Exercise
Only the number is wanted: how many lines below include "vessel"?

*** The data ***

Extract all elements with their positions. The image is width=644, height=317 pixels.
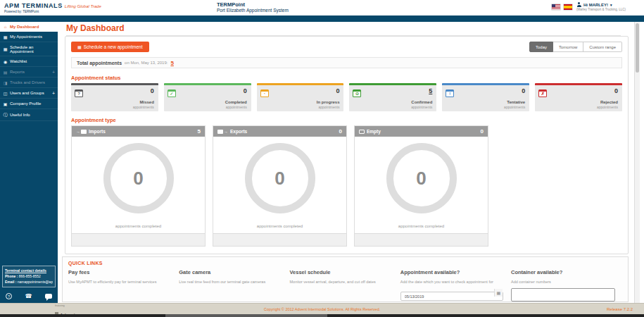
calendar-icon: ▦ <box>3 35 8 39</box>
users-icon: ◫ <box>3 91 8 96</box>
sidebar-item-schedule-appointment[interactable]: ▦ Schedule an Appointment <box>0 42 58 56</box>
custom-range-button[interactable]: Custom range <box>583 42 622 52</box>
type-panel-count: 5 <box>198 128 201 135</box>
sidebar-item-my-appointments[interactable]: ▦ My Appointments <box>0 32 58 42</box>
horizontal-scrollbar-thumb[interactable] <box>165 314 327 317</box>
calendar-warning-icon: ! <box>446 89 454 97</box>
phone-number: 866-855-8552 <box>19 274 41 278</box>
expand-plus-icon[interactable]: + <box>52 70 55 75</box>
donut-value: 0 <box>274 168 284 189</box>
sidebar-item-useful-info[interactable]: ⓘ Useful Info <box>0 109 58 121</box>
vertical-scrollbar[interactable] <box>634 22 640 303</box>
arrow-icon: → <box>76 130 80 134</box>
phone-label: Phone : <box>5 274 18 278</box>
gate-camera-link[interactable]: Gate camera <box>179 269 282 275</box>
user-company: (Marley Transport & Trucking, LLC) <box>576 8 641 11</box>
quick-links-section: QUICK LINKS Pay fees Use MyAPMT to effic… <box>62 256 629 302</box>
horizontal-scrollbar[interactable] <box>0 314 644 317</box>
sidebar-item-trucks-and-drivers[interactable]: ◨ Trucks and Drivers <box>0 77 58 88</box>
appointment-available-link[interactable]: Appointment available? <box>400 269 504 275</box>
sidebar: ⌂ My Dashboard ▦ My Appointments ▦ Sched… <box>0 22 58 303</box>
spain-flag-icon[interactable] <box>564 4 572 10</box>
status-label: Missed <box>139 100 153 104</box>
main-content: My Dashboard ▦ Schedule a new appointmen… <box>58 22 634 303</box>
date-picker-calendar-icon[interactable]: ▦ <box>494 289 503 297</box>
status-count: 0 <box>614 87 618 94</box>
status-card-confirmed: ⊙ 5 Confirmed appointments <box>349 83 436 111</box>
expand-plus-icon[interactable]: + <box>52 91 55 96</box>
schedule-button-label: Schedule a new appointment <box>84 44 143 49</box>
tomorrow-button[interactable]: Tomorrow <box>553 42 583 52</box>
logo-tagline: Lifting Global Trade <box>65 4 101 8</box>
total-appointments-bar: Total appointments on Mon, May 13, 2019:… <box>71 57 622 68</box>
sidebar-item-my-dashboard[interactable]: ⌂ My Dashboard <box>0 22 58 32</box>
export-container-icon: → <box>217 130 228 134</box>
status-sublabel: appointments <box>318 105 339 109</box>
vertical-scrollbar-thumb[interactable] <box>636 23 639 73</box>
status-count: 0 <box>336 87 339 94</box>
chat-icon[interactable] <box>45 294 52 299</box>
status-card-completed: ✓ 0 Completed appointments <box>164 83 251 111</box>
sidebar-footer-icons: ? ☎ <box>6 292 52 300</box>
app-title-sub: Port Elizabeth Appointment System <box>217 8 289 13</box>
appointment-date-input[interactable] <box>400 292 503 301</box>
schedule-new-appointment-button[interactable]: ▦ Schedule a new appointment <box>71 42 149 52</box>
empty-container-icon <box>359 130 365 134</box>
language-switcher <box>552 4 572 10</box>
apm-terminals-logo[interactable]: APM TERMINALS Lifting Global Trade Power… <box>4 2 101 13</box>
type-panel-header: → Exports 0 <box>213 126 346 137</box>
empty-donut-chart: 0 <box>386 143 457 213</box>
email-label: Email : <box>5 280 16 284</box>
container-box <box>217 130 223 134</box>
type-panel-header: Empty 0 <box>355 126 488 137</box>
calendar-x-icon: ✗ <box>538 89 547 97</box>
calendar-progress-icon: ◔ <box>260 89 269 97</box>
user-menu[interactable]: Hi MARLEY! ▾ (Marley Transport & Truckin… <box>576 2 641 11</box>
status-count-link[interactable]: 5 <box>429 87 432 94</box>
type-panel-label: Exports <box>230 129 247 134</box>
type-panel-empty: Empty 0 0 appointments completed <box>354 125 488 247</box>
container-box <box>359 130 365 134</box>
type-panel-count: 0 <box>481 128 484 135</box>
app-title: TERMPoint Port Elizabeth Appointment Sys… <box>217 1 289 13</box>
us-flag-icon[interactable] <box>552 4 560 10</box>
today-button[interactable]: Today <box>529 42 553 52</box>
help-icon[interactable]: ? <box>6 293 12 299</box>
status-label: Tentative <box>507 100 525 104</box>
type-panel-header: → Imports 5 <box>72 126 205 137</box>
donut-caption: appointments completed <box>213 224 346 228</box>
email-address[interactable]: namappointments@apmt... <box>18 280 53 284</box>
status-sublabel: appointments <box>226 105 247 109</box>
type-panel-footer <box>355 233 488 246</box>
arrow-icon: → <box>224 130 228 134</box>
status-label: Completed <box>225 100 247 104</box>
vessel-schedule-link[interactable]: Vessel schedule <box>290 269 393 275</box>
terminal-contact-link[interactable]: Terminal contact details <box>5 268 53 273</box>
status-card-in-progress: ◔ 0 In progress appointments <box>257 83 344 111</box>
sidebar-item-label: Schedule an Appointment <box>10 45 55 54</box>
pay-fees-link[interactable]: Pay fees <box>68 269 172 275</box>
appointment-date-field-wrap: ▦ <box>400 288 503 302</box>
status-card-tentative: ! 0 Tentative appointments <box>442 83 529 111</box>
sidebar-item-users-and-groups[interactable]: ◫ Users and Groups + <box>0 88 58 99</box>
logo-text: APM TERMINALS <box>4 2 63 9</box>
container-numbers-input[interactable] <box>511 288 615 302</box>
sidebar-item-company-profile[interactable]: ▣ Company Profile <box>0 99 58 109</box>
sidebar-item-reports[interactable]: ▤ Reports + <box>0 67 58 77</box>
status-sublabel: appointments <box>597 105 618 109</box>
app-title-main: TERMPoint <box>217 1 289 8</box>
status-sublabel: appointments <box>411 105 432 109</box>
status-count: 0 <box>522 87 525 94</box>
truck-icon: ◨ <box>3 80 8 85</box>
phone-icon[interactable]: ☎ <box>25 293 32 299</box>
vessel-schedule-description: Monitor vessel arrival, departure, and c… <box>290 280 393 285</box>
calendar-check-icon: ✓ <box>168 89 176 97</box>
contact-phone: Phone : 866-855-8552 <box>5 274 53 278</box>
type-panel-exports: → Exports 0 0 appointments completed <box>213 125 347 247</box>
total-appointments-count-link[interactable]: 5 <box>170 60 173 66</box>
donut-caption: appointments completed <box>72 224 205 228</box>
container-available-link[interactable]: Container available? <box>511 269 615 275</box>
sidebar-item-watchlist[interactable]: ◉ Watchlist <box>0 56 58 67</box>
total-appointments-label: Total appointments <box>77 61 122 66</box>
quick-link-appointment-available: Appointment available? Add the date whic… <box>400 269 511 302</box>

*** End of The data ***

Answer
2